以上、上述の実施形態においては、コイルの緩衝用ロープ運搬用の吊具1の場合について記載したが、クレーンに装着されたコイル運搬用のトングにより吊持ち可能な連結部構造を備えるものであれば、各種の資材運搬用吊具に本発明を適用することができる。
図2は、本発明の他の実施形態に係る資材運搬用吊具1の構成の一例を示した図である。図2に示す吊具1は、箱型の資材運搬用吊具の対向する両側面部に、図1の場合と同様に、クレーンに装着されたコイル運搬用トングにより吊持ち可能な連結部構造11を備えたものである。なお、各種の資材は前記吊具1の箱の中に収納され運搬される。
この場合も、前記各種資材運搬用吊具1における連結部11の形状を、上述の図1に示したコイルの緩衝用ロープ運搬用の吊具1の場合と同様とすることで、コイルヤード内において、クレーンに装着されたコイル運搬用トングを外すことなく、各種資材の運搬が可能となり、コイル及び各種資材の運搬を大幅に効率化することが可能となる。

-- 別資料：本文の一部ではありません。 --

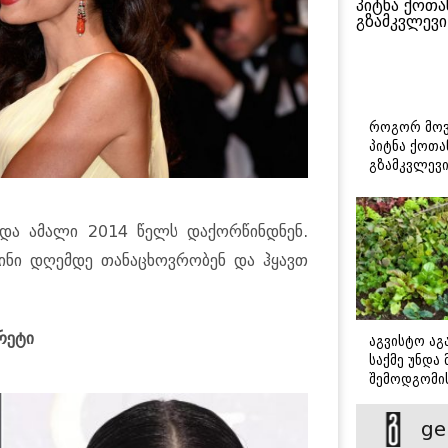
როგორ მოვ
პიტნა ქოთა
გზამკვლევ
 და ამალი 2014 წელს დაქორწინდნენ.
ისინი დღემდე თანაცხოვრობენ და ჰყავთ
რეტი
აგვისტო აგა
საქმე უნდა
შემოდგომი
დადგომამდ
ge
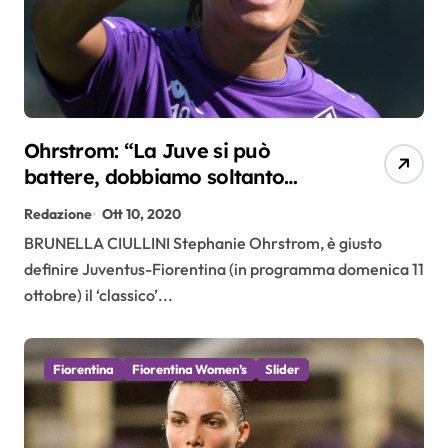
Ohrstrom: “La Juve si può
battere, dobbiamo soltanto
credere di più in noi stesse”
Redazione
Ott 10, 2020
BRUNELLA CIULLINI Stephanie Ohrstrom, è giusto
definire Juventus-Fiorentina (in programma domenica 11
ottobre) il ‘classico’...
Fiorentina
Fiorentina Women’s
Slider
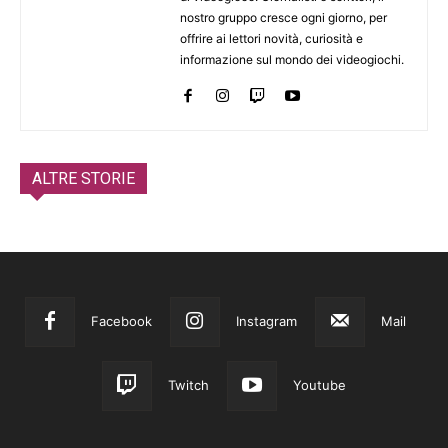
nostro gruppo cresce ogni giorno, per
offrire ai lettori novità, curiosità e
informazione sul mondo dei videogiochi.
ALTRE STORIE
Facebook
Instagram
Mail
Twitch
Youtube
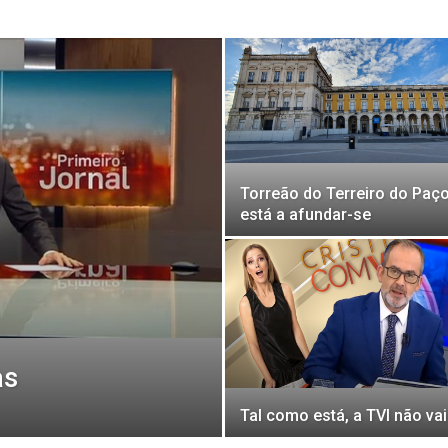
Torreão do Terreiro do Paç
está a afundar-se
as
Tal como está, a TVI não vai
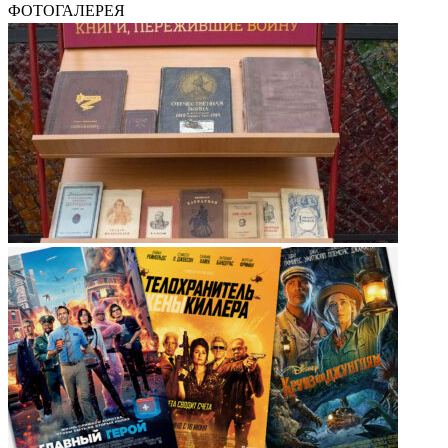
ФОТОГАЛЕРЕЯ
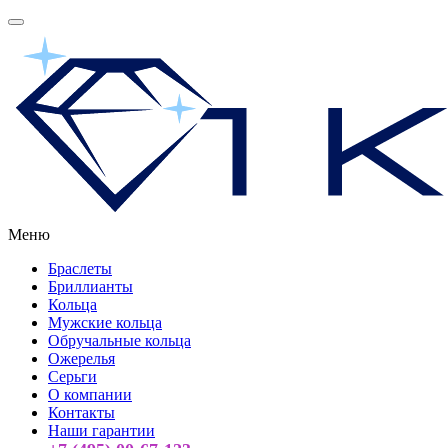
Меню
Браслеты
Бриллианты
Кольца
Мужские кольца
Обручальные кольца
Ожерелья
Серьги
О компании
Контакты
Наши гарантии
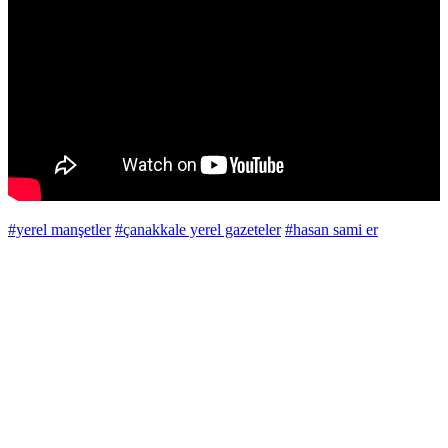
#yerel manşetler
#çanakkale yerel gazeteler
#hasan sami er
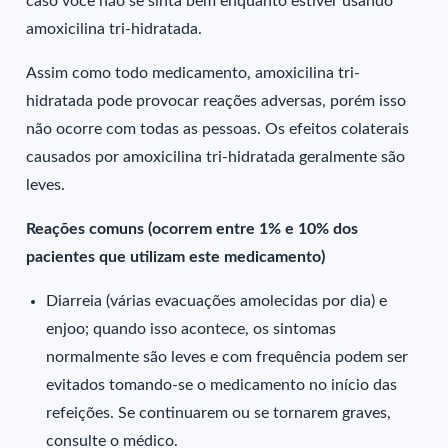
caso você não se sinta bem enquanto estiver usando
amoxicilina tri-hidratada.
Assim como todo medicamento, amoxicilina tri-
hidratada pode provocar reações adversas, porém isso
não ocorre com todas as pessoas. Os efeitos colaterais
causados por amoxicilina tri-hidratada geralmente são
leves.
Reações comuns (ocorrem entre 1% e 10% dos
pacientes que utilizam este medicamento)
Diarreia (várias evacuações amolecidas por dia) e
enjoo; quando isso acontece, os sintomas
normalmente são leves e com frequência podem ser
evitados tomando-se o medicamento no início das
refeições. Se continuarem ou se tornarem graves,
consulte o médico.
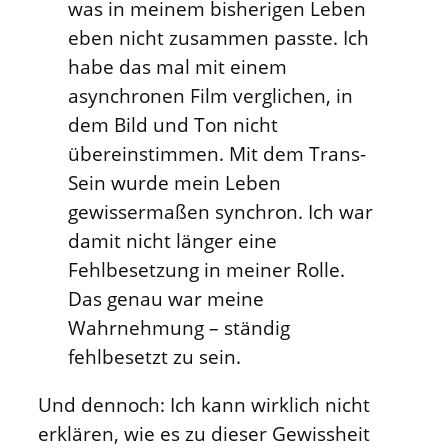
was in meinem bisherigen Leben
eben nicht zusammen passte. Ich
habe das mal mit einem
asynchronen Film verglichen, in
dem Bild und Ton nicht
übereinstimmen. Mit dem Trans-
Sein wurde mein Leben
gewissermaßen synchron. Ich war
damit nicht länger eine
Fehlbesetzung in meiner Rolle.
Das genau war meine
Wahrnehmung – ständig
fehlbesetzt zu sein.
Und dennoch: Ich kann wirklich nicht
erklären, wie es zu dieser Gewissheit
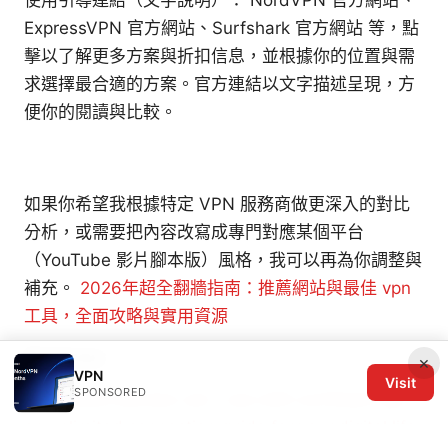
ExpressVPN 官方網站、Surfshark 官方網站 等，點
擊以了解更多方案與折扣信息，並根據你的位置與需
求選擇最合適的方案。官方連結以文字描述呈現，方
便你的閱讀與比較。
如果你希望我根據特定 VPN 服務商做更深入的對比
分析，或需要把內容改寫成專門對應某個平台
（YouTube 影片腳本版）風格，我可以再為你調整與
補充。
2026年超全翻牆指南：推薦網站與最佳 vpn
工具，全面攻略與實用資源
Sources:
×
VPN
Visit
SPONSORED
How many devices can i use with surfshark vpn
an unlimited connection guide for your digital life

従来の資材運搬用吊具をワイヤーロープによりクレーンで吊って資材を運搬する場合におけるトング脱着に要する時間及び回数の実績を以下に示す。
トング取り外し:約8分
トング装着 :約7分
トング脱着回数:約63回/月
(8分+7分)×63回/月=15.75時間/月
本発明を適用することにより、上記のトング脱着に要する時間がゼロとなり、月当り約16時間の作業時間の短縮が図れ、コイル及び資材の運搬を大幅に効率化することが可能となった。
また、資材運搬用吊具とクレーンフックとの人手によるワイヤーロープ掛け等の作業も不要となり、吊具落下事故の危険の回避及び資材運搬作業時間の短縮等を図ることも可能となった。
本発明に係る資材運搬用吊具の構成の一例を示した図であり、(a)は正面から見た図、(b)は側面から見た図である。 本発明の他の実施形態に係る資材運搬用吊具の構成の一例を示した図である。
符号の説明
1 吊具
11 連結部構造
12 ガイド板
12a 側板部
21 トングのアーム先端の爪
21a 側面部

Claims (3)

  1. コイルヤードにおける資材の運搬方法であって、
    クレーンに装着されたコイル運搬用トングを外すことなく、クレーンに装着されたトングで直接、資材運搬用の吊具を吊持ちすることで資材の運搬を行うことを特徴とする資材の運搬方法。
  2. クレーンに装着されたコイル運搬用トングにより吊持ち可能な連結部構造を備えたことを特徴とする資材運搬用吊具。
  3. 連結部を、トングにより運搬されるコイルの穴の形状と同形状としたことを特徴とする請求項2に記載の資材運搬用吊具。